I flew into Siem Reap, Cambodia this year on my first ever completely solo trip. I arrived in Siem Reap as a 24-year-old woman from Toronto, Canada with no experience travelling alone.
The previous year I flew to Bangkok, Thailand alone but quickly met up with friends and remained with a group. This trip was different, I would be navigating my way solo. If you’re planning to venture to Siem Reap alone, here’s what you can expect.
1. The people in Siem Reap are extremely friendly.
The first thing that I recognized was how kind and helpful the people were. I was greeted with a smile almost everywhere I went and the staff and community were always welcoming. Kids would wave singing “hi!”, people on scooters would smile as they passed, and the Khmer people I encountered were open to answering questions and helping me find locations.
2. The tuk-tuks and traffic are safe.
I’ve heard that in Vietnam and India the streets are hard to cross and driving (or walking) can be dangerous. In Siem Reap, Cambodia the traffic was not like traditional Western traffic but I’d call it “organized chaos”. Scooters, cars, and tuk-tuks see the road lines as suggestions and yet there is a natural rhythm to the traffic. Don’t second-guess yourself, just flow with it and cross. People will stop, just be aware of your surroundings.
3. You can explore alone during the day.
Day one I was hesitant about wandering around alone. Was I being reckless? No. I grabbed a map, strapped on a money belt to be extra cautious, and walked around for hours. Tuk-tuk drivers will call out to you repeatedly “tuk-tuk?” but I would simply smile, shake my head and continue on. I didn’t feel unsafe at any point, even while lost or in alleyways.
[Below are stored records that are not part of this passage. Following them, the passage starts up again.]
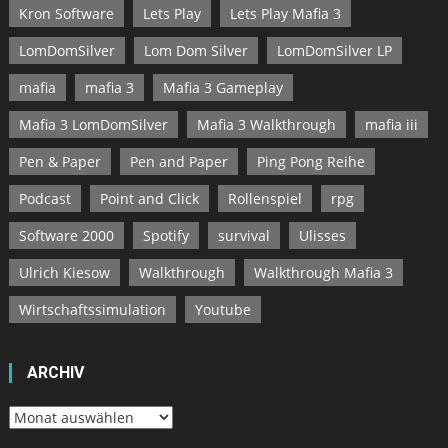
Kron Software
Lets Play
Lets Play Mafia 3
LomDomSilver
Lom Dom Silver
LomDomSilver LP
mafia
mafia 3
Mafia 3 Gameplay
Mafia 3 LomDomSilver
Mafia 3 Walkthrough
mafia iii
Pen & Paper
Pen and Paper
Ping Pong Reihe
Podcast
Point and Click
Rollenspiel
rpg
Software 2000
Spotify
survival
Ulisses
Ulrich Kiesow
Walkthrough
Walkthrough Mafia 3
Wirtschaftssimulation
Youtube
ARCHIV
Archiv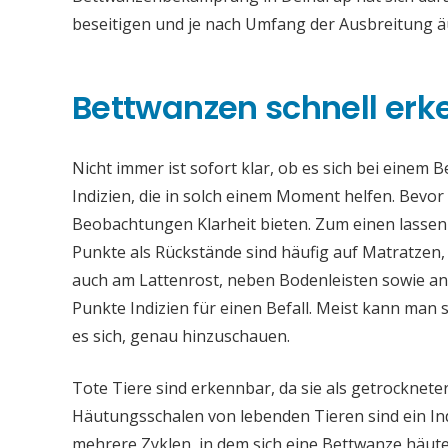
beseitigen und je nach Umfang der Ausbreitung ä
Bettwanzen schnell er
Nicht immer ist sofort klar, ob es sich bei einem 
Indizien, die in solch einem Moment helfen. Bev
Beobachtungen Klarheit bieten. Zum einen lassen
Punkte als Rückstände sind häufig auf Matratzen,
auch am Lattenrost, neben Bodenleisten sowie an
Punkte Indizien für einen Befall. Meist kann man
es sich, genau hinzuschauen.
Tote Tiere sind erkennbar, da sie als getrocknet
Häutungsschalen von lebenden Tieren sind ein Ind
mehrere Zyklen, in dem sich eine Bettwanze häutet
4. You can explore at night but bring a buddy to be safe.
I went out to Pub Street and the Night Market alone in the evening and there were locals and tourists everywhere. I felt safe but people advised me to go out with a buddy. Although I didn’t take this advice, I was only in town for three nights and not drinking heavily or going to bars. If you’re looking to have a wild night, recruit friends from your hostel or hotel to join.
5. The people are honest and fair.
I got a tuk-tuk back to my hotel after a night out and passed the driver $5. He asked for $2. When I inquired why he said that for distances inside the core of Siem Reap I should only offer $2, $5 was too much. I was blown away by his honesty and appreciated the advice. Overall, I found that the people in Siem Reap were very respectful to tourists.
6. There are lots of solo female travellers in Siem Reap!
My worrying was a waste of time. After being nervous to travel around Siem Reap alone, I came to find there were lots of solo female travellers doing the same. I would see incredibly independent backpackers venturing through Vietnam, Cambodia, Laos, and Thailand on their own and sort of laugh at my initial hesitation. Don’t be afraid, just be safe.
Yes, Siem Reap is safe! Enjoy the journey.
I miss it already. Siem Reap is a gem of a place with delicious vegan-friendly food, world-renowned temples, adorable budget boutique hotels, and of course, lovely people. Don’t hesitate to comment if you have any questions about my experience in Siem Reap.